Screen all children by age 7. Know which conditions benefit from early intervention and which can wait. Communicate clearly with parents and tell them why you are referring and what they can expect.
And build relationships with orthodontists who will communicate back to you. Because collaborative care benefits everyone, especially the patient.
References
- American Academy of Pediatric Dentistry. Management of the developing dentition and occlusion in pediatric dentistry. The Reference Manual of Pediatric Dentistry. Chicago, Ill.: American Academy of Pediatric Dentistry; 2024:414-25.

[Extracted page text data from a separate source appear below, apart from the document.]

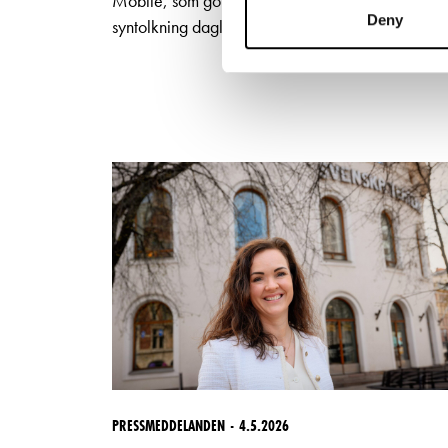
Mobile, som gör det möjligt att erbjuda
Deny
syntolkning dagligen till utvalda föreställningar.
PRESSMEDDELANDEN
4.5.2026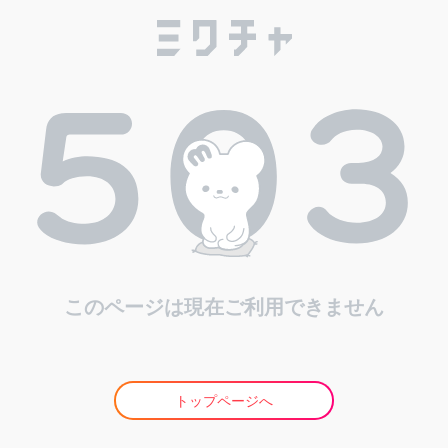
このページは現在ご利用できません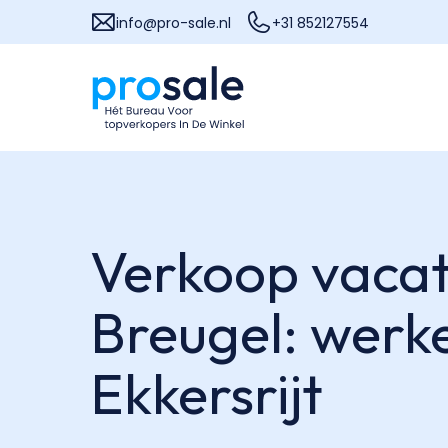
info@pro-sale.nl
+31 852127554
Verkoop vacat
Breugel: werk
Ekkersrijt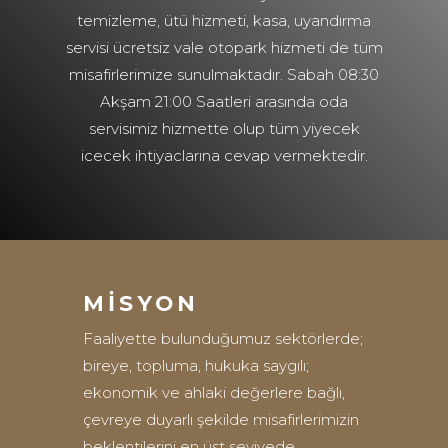
temizleme, ütü hizmeti, kasa, uyandırma
servisi ücretsiz vale otopark hizmeti de tüm
misafirlerimize sunulmaktadır. Sabah 08:30
Akşam 21:00 Saatleri arasında oda
servisimiz hizmette olup tüm yiyecek
icecek ihtiyaclarına cevap vermektedir.
MISYON
Faaliyette bulunduğumuz sektörlerde;
bireye, topluma, hukuka saygılı;
ekonomik ve ahlaki değerlere bağlı,
çevreye duyarlı şekilde misafirlerimizin
beklentilerini en üst seviyede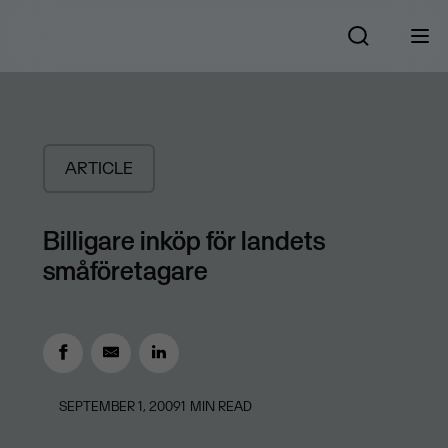
ARTICLE
Billigare inköp för landets
småföretagare
SEPTEMBER 1, 2009
1
MIN READ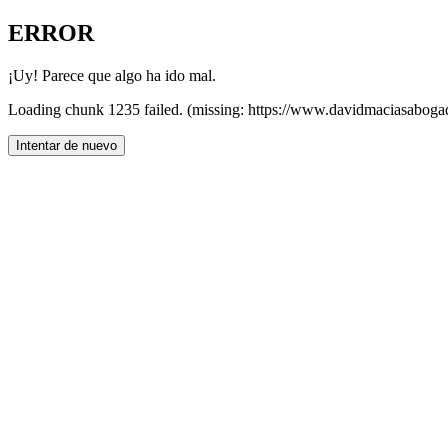
ERROR
¡Uy! Parece que algo ha ido mal.
Loading chunk 1235 failed. (missing: https://www.davidmaciasaboga
Intentar de nuevo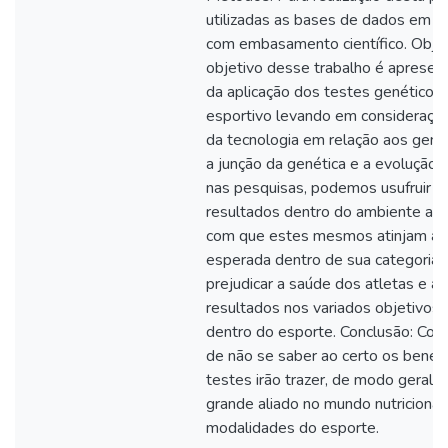
utilizadas as bases de dados em art
com embasamento científico. Objet
objetivo desse trabalho é apresen
da aplicação dos testes genéticos
esportivo levando em consideraçã
da tecnologia em relação aos gene
a junção da genética e a evolução 
nas pesquisas, podemos usufruir 
resultados dentro do ambiente atlé
com que estes mesmos atinjam a 
esperada dentro de sua categoria
prejudicar a saúde dos atletas e at
resultados nos variados objetivos 
dentro do esporte. Conclusão: Com
de não se saber ao certo os benefí
testes irão trazer, de modo geral 
grande aliado no mundo nutricional
modalidades do esporte.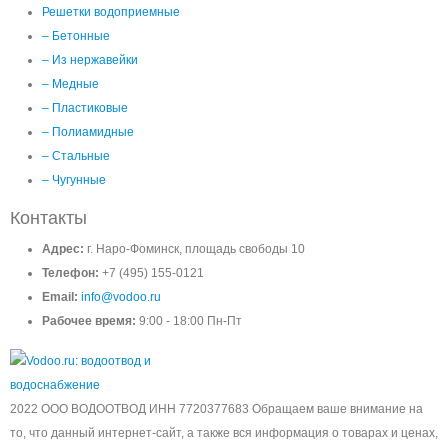
Решетки водоприемные
– Бетонные
– Из нержавейки
– Медные
– Пластиковые
– Полиамидные
– Стальные
– Чугунные
Контакты
Адрес:
г. Наро-Фоминск, площадь свободы 10
Телефон:
+7 (495) 155-0121
Email:
info@vodoo.ru
Рабочее время:
9:00 - 18:00 Пн-Пт
2022 ООО ВОДООТВОД ИНН 7720377683 Обращаем ваше внимание на
то, что данный интернет-сайт, а также вся информация о товарах и ценах,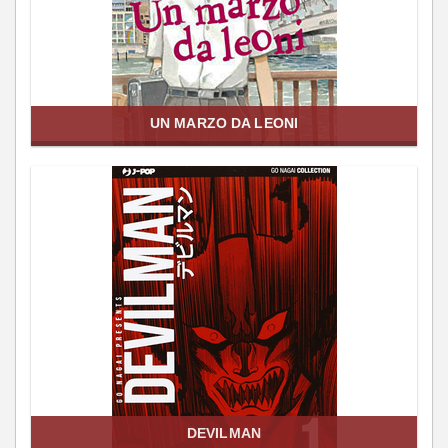
UN MARZO DA LEONI
DEVILMAN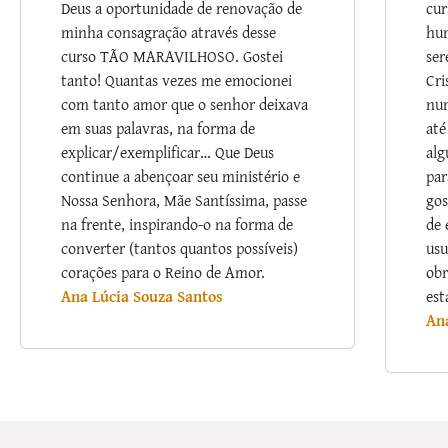
Deus a oportunidade de renovação de
cur
minha consagração através desse
hum
curso TÃO MARAVILHOSO. Gostei
ser
tanto! Quantas vezes me emocionei
Cri
com tanto amor que o senhor deixava
nu
em suas palavras, na forma de
até
explicar/exemplificar… Que Deus
alg
continue a abençoar seu ministério e
par
Nossa Senhora, Mãe Santíssima, passe
gos
na frente, inspirando-o na forma de
de 
converter (tantos quantos possíveis)
usu
corações para o Reino de Amor.
obr
Ana Lúcia Souza Santos
est
An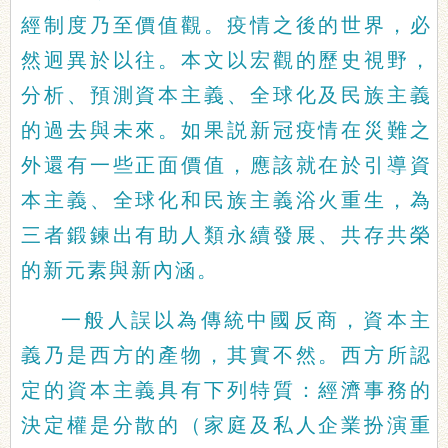
經制度乃至價值觀。疫情之後的世界，必
然迥異於以往。本文以宏觀的歷史視野，
分析、預測資本主義、全球化及民族主義
的過去與未來。如果説新冠疫情在災難之
外還有一些正面價值，應該就在於引導資
本主義、全球化和民族主義浴火重生，為
三者鍛鍊出有助人類永續發展、共存共榮
的新元素與新內涵。
一般人誤以為傳統中國反商，資本主
義乃是西方的產物，其實不然。西方所認
定的資本主義具有下列特質：經濟事務的
決定權是分散的（家庭及私人企業扮演重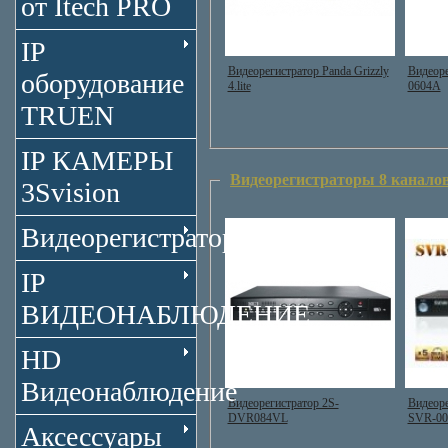
от Itech PRO
IP
Видеорегистратор Panda Grizzly
Видеор
оборудование
4.lite
0604A
TRUEN
IP КАМЕРЫ
Видеорегистраторы 8 канало
3Svision
Видеорегистраторы
IP
ВИДЕОНАБЛЮДЕНИЕ
HD
Видеонаблюдение
Видеорегистратор 2S-
Видеор
DVR084VL
SVR-00
Аксессуары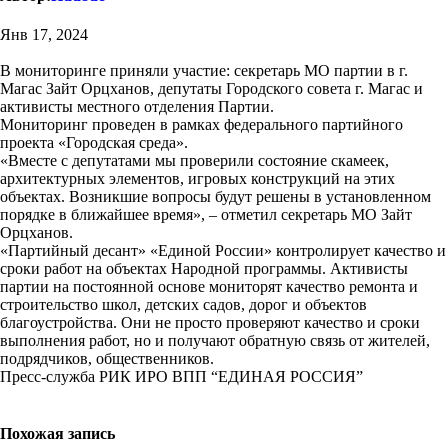
Янв 17, 2024
В мониторинге приняли участие: секретарь МО партии в г.
Магас Зайт Орцханов, депутаты Городского совета г. Магас и
активисты местного отделения Партии.
Мониторинг проведен в рамках федерального партийного
проекта «Городская среда».
«Вместе с депутатами мы проверили состояние скамеек,
архитектурных элементов, игровых конструкций на этих
объектах. Возникшие вопросы будут решены в установленном
порядке в ближайшее время», – отметил секретарь МО Зайт
Орцханов.
«Партийный десант» «Единой России» контролирует качество и
сроки работ на объектах Народной программы. Активисты
партии на постоянной основе мониторят качество ремонта и
строительство школ, детских садов, дорог и объектов
благоустройства. Они не просто проверяют качество и сроки
выполнения работ, но и получают обратную связь от жителей,
подрядчиков, общественников.
Пресс-служба РИК ИРО ВПП “ЕДИНАЯ РОССИЯ”
Похожая запись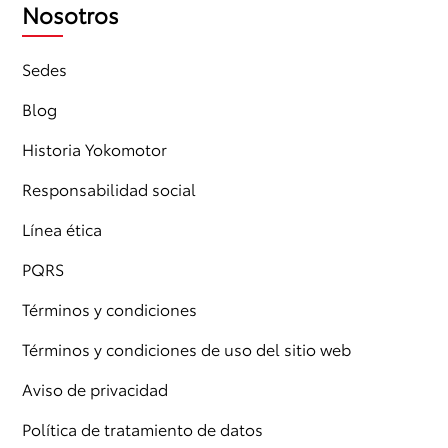
Nosotros
Sedes
Blog
Historia Yokomotor
Responsabilidad social
Línea ética
PQRS
Términos y condiciones
Términos y condiciones de uso del sitio web
Aviso de privacidad
Política de tratamiento de datos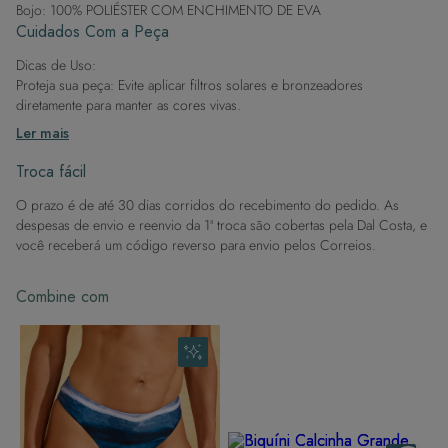
Bojo: 100% POLIÉSTER COM ENCHIMENTO DE EVA
Este biquíni de lastex é versátil, ideal para combinar
Cuidados Com a Peça
com peças de cintura alta ou por baixo de camisas,
garantindo estilo tanto na praia quanto no dia a dia.
Dicas de Uso:
Proteja sua peça: Evite aplicar filtros solares e bronzeadores
diretamente para manter as cores vivas.
Após a piscina: Lembre-se de que o cloro pode desgastar o tecido,
Ler mais
então enxague após sair da água.
Evite superfícies ásperas: Para manter a integridade do tecido, evite
Troca fácil
contato com superfícies rugosas.
O prazo é de até 30 dias corridos do recebimento do pedido. As
Dicas de Lavagem:
despesas de envio e reenvio da 1ª troca são cobertas pela Dal Costa, e
Lave rapidamente: Assim que possível, lave separado de outras peças.
você receberá um código reverso para envio pelos Correios.
À mão e com cuidado: Use água fria e sabão neutro, evitando máquina
de lavar, sabão em pó, sabonete e alvejante.
Combine com
Secagem ideal: Não deixe de molho nem guarde úmido. Seque à
sombra e evite a secadora.
Para cores vibrantes: Lave as peças antes do primeiro uso e siga as
dicas acima para manter as cores radiantes.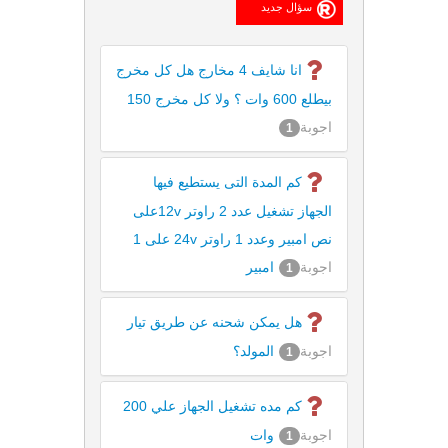
انا شايف 4 مخارج هل كل مخرج
بيطلع 600 وات ؟ ولا كل مخرج 150
اجوبة
1
كم المدة التى يستطيع فيها
الجهاز تشغيل عدد 2 راوتر 12vعلى
نص امبير وعدد 1 راوتر 24v على 1
اجوبة
امبير
1
هل يمكن شحنه عن طريق تيار
اجوبة
المولد؟
1
كم مده تشغيل الجهاز علي 200
اجوبة
وات
1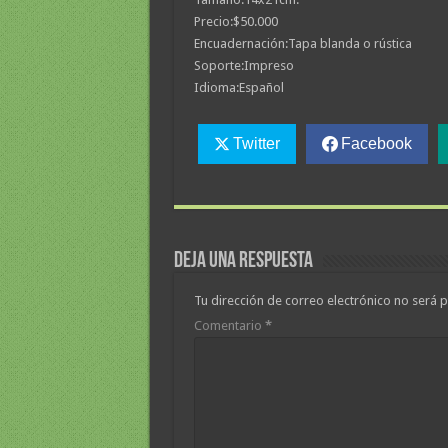
Precio:
$50.000
Encuadernación:
Tapa blanda o rústica
Soporte:
Impreso
Idioma:
Español
Twitter
Facebook
Deja una respuesta
Tu dirección de correo electrónico no será p
Comentario
*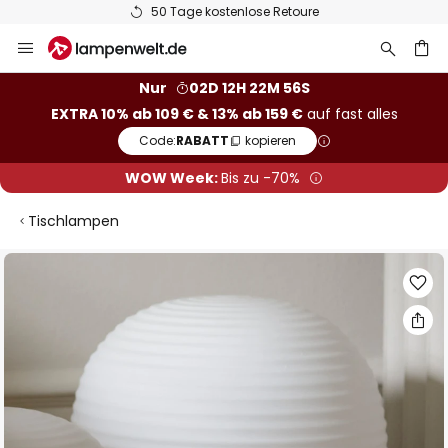
50 Tage kostenlose Retoure
Zum
Inhalt
springen
he
Nur
02D 12H 22M 55S
EXTRA 10% ab 109 € & 13% ab 159 €
auf fast alles
Code:
RABATT
kopieren
WOW Week:
Bis zu -70%
Tischlampen
Zum
Ende
der
Bildgalerie
springen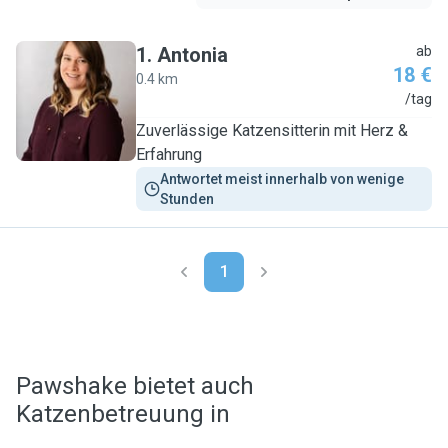
1
.
Antonia
ab
18 €
0.4 km
A
/tag
Zuverlässige Katzensitterin mit Herz &
Erfahrung
Antwortet meist innerhalb von wenige 
Stunden
1
Pawshake bietet auch
Katzenbetreuung in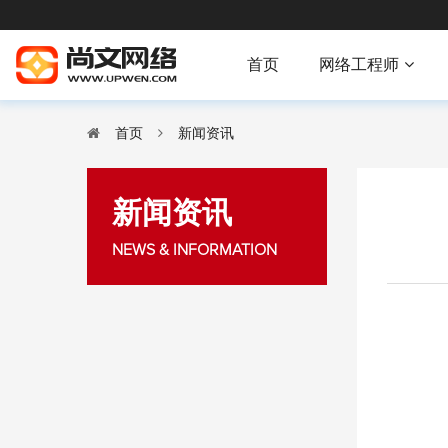
首页
网络工程师
首页
新闻资讯
新闻资讯
NEWS & INFORMATION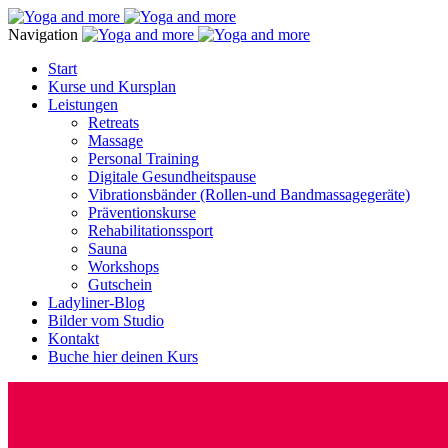
Navigation
Start
Kurse und Kursplan
Leistungen
Retreats
Massage
Personal Training
Digitale Gesundheitspause
Vibrationsbänder (Rollen-und Bandmassagegeräte)
Präventionskurse
Rehabilitationssport
Sauna
Workshops
Gutschein
Ladyliner-Blog
Bilder vom Studio
Kontakt
Buche hier deinen Kurs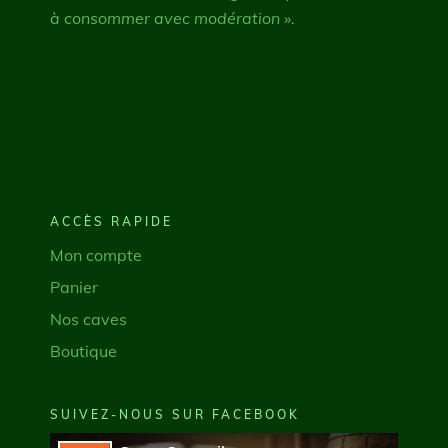
à consommer avec modération ».
ACCÈS RAPIDE
Mon compte
Panier
Nos caves
Boutique
SUIVEZ-NOUS SUR FACEBOOK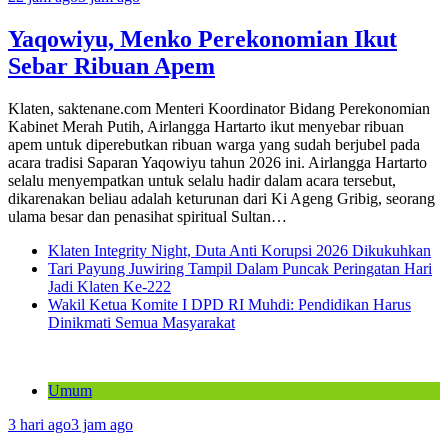
Yaqowiyu, Menko Perekonomian Ikut
Sebar Ribuan Apem
Klaten, saktenane.com Menteri Koordinator Bidang Perekonomian
Kabinet Merah Putih, Airlangga Hartarto ikut menyebar ribuan
apem untuk diperebutkan ribuan warga yang sudah berjubel pada
acara tradisi Saparan Yaqowiyu tahun 2026 ini. Airlangga Hartarto
selalu menyempatkan untuk selalu hadir dalam acara tersebut,
dikarenakan beliau adalah keturunan dari Ki Ageng Gribig, seorang
ulama besar dan penasihat spiritual Sultan…
Klaten Integrity Night, Duta Anti Korupsi 2026 Dikukuhkan
Tari Payung Juwiring Tampil Dalam Puncak Peringatan Hari
Jadi Klaten Ke-222
Wakil Ketua Komite I DPD RI Muhdi: Pendidikan Harus
Dinikmati Semua Masyarakat
Umum
3 hari ago
3 jam ago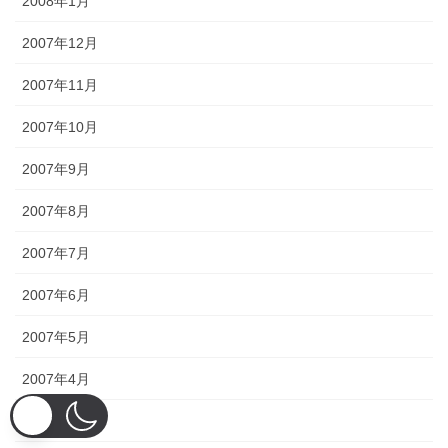
2008年1月
2007年12月
2007年11月
2007年10月
2007年9月
2007年8月
2007年7月
2007年6月
2007年5月
2007年4月
2007年3月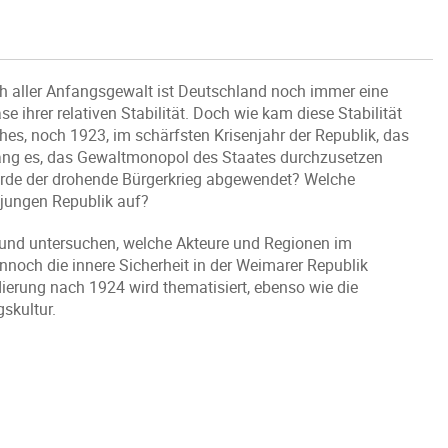
ch aller Anfangsgewalt ist Deutschland noch immer eine
 ihrer relativen Stabilität. Doch wie kam diese Stabilität
es, noch 1923, im schärfsten Krisenjahr der Republik, das
lang es, das Gewaltmonopol des Staates durchzusetzen
urde der drohende Bürgerkrieg abgewendet? Welche
jungen Republik auf?
4 und untersuchen, welche Akteure und Regionen im
noch die innere Sicherheit in der Weimarer Republik
dierung nach 1924 wird thematisiert, ebenso wie die
skultur.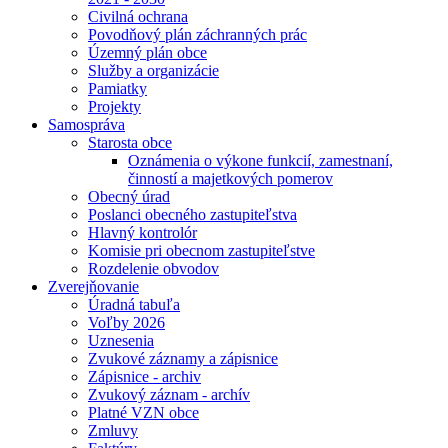
Civilná ochrana
Povodňový plán záchranných prác
Územný plán obce
Služby a organizácie
Pamiatky
Projekty
Samospráva
Starosta obce
Oznámenia o výkone funkcií, zamestnaní,
činností a majetkových pomerov
Obecný úrad
Poslanci obecného zastupiteľstva
Hlavný kontrolór
Komisie pri obecnom zastupiteľstve
Rozdelenie obvodov
Zverejňovanie
Úradná tabuľa
Voľby 2026
Uznesenia
Zvukové záznamy a zápisnice
Zápisnice - archiv
Zvukový záznam - archív
Platné VZN obce
Zmluvy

- American Association of Orthodontists. Early orthodontic care at age 7: A path to cost-effective treatment [Internet]. St. Louis (MO): AAO; 2024 Dec 12
- Schneider-Moser UEM, Moser L. Very early orthodontic treatment: when, why and how? Dental Press J Orthod. 2022;27(2):e22spe2.
- Paglia L. Interceptive orthodontics: awareness and prevention is the first cure. Eur J Paediatr Dent. 2023 Feb;24(1):5.
- Knigge RP, Hardin AM, Middleton KM, McNulty KP, Oh H, Valiathan M, Duren DL, Sherwood RJ. Craniofacial growth and morphology among intersecting clinical categories. Anat Rec (Hoboken). 2022 Feb 11;305(9):2175–2206.
- American Dental Association. Speciality referrals [Internet]. Chicago (IL): ADA [cited 2025 Nov].